▸ **EXERCISE DIRECTIONS**
Filter the entries that follow, copying every line in which the word "Lampasi" appears.

⁂

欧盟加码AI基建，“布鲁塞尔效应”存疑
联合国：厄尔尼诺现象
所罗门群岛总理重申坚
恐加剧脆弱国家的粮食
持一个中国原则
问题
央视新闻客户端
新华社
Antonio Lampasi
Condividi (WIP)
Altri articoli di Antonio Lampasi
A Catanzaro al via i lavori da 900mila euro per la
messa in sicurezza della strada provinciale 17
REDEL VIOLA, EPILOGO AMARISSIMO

⁂

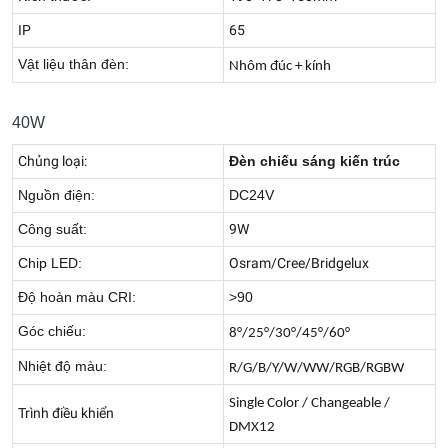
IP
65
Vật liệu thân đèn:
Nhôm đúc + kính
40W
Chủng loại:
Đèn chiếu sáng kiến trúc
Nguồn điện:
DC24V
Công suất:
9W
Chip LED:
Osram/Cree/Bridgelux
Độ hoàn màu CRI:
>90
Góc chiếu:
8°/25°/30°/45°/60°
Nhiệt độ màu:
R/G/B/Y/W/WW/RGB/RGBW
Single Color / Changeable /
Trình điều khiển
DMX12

⁂

▸ **ANSWER TO THE EXERCISE**
Antonio Lampasi
Altri articoli di Antonio Lampasi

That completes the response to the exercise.